As it did during the H1N1 Swine Flu Pandemic, the world will find itself in a situation where demand materially exceeds supply. At this time, the Australian Government made it clear to Australian manufacturer CSL that it must fulfil the government’s domestic needs before exporting vaccine offshore. It seems the national interest of wealthy developed nations will again drive global allocations of vaccine.
Meanwhile, a family friend from the Philippines recently explained that because of classroom overcrowding, her nieces and nephews at home have been told school cannot return until a vaccine becomes available.
Helen Clark, a former New Zealand Prime Minister, is advocating for a “people’s vaccine” that does not grant exclusive intellectual property rights to individual corporations, especially as they’ve been funded by billions of dollars of taxpayers’ money. Clark cites the response of American virologist Jonas Salk when he was asked who owned the patent to the polio vaccine he invented. Salk famously replied, “There is no patent. Could you patent the sun?”.
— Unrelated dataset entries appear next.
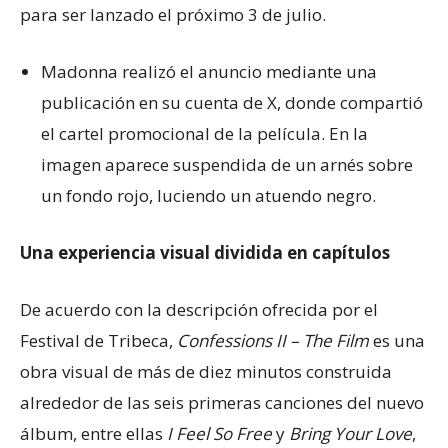
para ser lanzado el próximo 3 de julio.
Madonna realizó el anuncio mediante una
publicación en su cuenta de X, donde compartió
el cartel promocional de la película. En la
imagen aparece suspendida de un arnés sobre
un fondo rojo, luciendo un atuendo negro.
Una experiencia visual dividida en capítulos
De acuerdo con la descripción ofrecida por el
Festival de Tribeca,
Confessions II – The Film
es una
obra visual de más de diez minutos construida
alrededor de las seis primeras canciones del nuevo
álbum, entre ellas
I Feel So Free
y
Bring Your Love
,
However the vaccine race unfolds, New Zealanders and Australians are unlikely to receive it first or last. We may be first if the University of Queensland vaccine is successful and overtakes the existing frontrunners. In that case, CSL says production technology can be scaled up to produce 100 million doses by the end of 2021. On the other hand, we are unlikely to be last, because we can afford to pay for a vaccine and have powerful allies, like the US and the UK.
Either way, markets will begin to price vaccine success long before we line up to receive our shots. Trial data suggesting even one vaccinated Phase III participant has been exposed to COVID-19 and not become infected is likely to be perceived as the beginning of this pandemic’s end. At this point, we anticipate a sharp rotation out of safe, defensive names towards cyclicals with earnings leveraged to the economy, which markets will assume are poised for recovery. At Milford, our forecasts for GDP and company earnings will be informed by what the data tells us about the effectiveness of the vaccine, the timeline for it to be made widely available and the expected rate of adoption by the population.